╭──

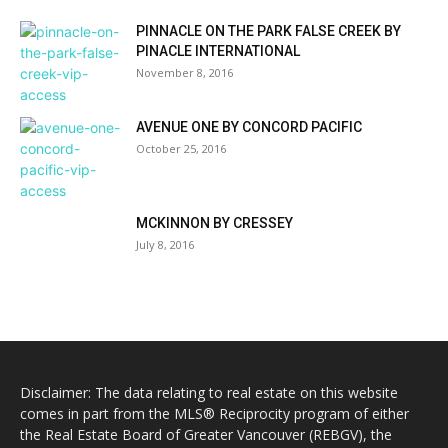
PINNACLE ON THE PARK FALSE CREEK BY
PINACLE INTERNATIONAL
November 8, 2016
AVENUE ONE BY CONCORD PACIFIC
October 25, 2016
MCKINNON BY CRESSEY
July 8, 2016
Disclaimer: The data relating to real estate on this website
comes in part from the MLS® Reciprocity program of either
the Real Estate Board of Greater Vancouver (REBGV), the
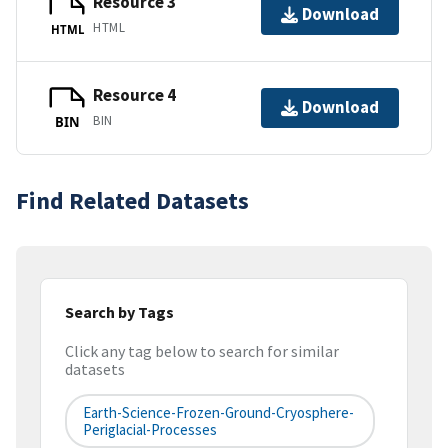
Resource 3
Download
HTML
HTML
Resource 4
Download
BIN
BIN
Find Related Datasets
Search by Tags
Click any tag below to search for similar
datasets
Earth-Science-Frozen-Ground-Cryosphere-
Periglacial-Processes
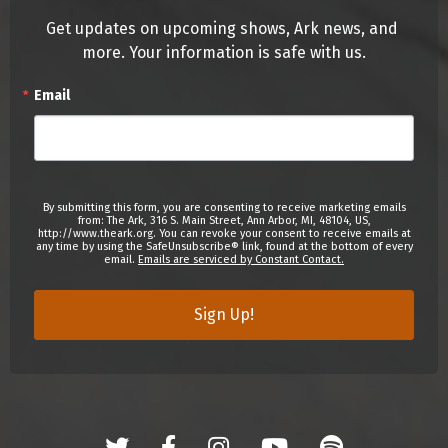
Get updates on upcoming shows, Ark news, and 
more. Your information is safe with us.
Email
By submitting this form, you are consenting to receive marketing emails
from: The Ark, 316 S. Main Street, Ann Arbor, MI, 48104, US,
http://www.theark.org. You can revoke your consent to receive emails at
any time by using the SafeUnsubscribe® link, found at the bottom of every
email.
Emails are serviced by Constant Contact.
Sign Up!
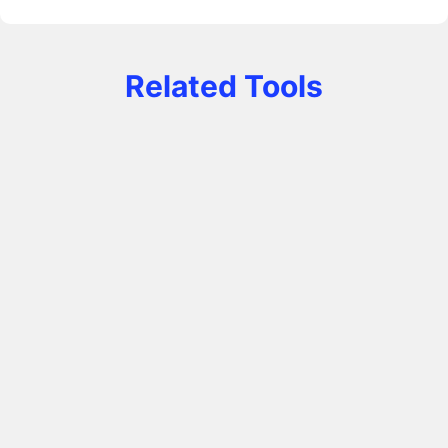
Related Tools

╰──

### PROBLEM DETAILS
Here the job is to copy the listing above word for word, starting at the line with "AVENUE ONE BY CONCORD PACIFIC" and ending at the line with "Search by Tags", and to leave out the pictures.

### EXERCISE RESULT
AVENUE ONE BY CONCORD PACIFIC
October 25, 2016
MCKINNON BY CRESSEY
July 8, 2016
Disclaimer: The data relating to real estate on this website
comes in part from the MLS® Reciprocity program of either
the Real Estate Board of Greater Vancouver (REBGV), the
Resource 3
Download
HTML
HTML
Resource 4
Download
BIN
BIN
Find Related Datasets
Search by Tags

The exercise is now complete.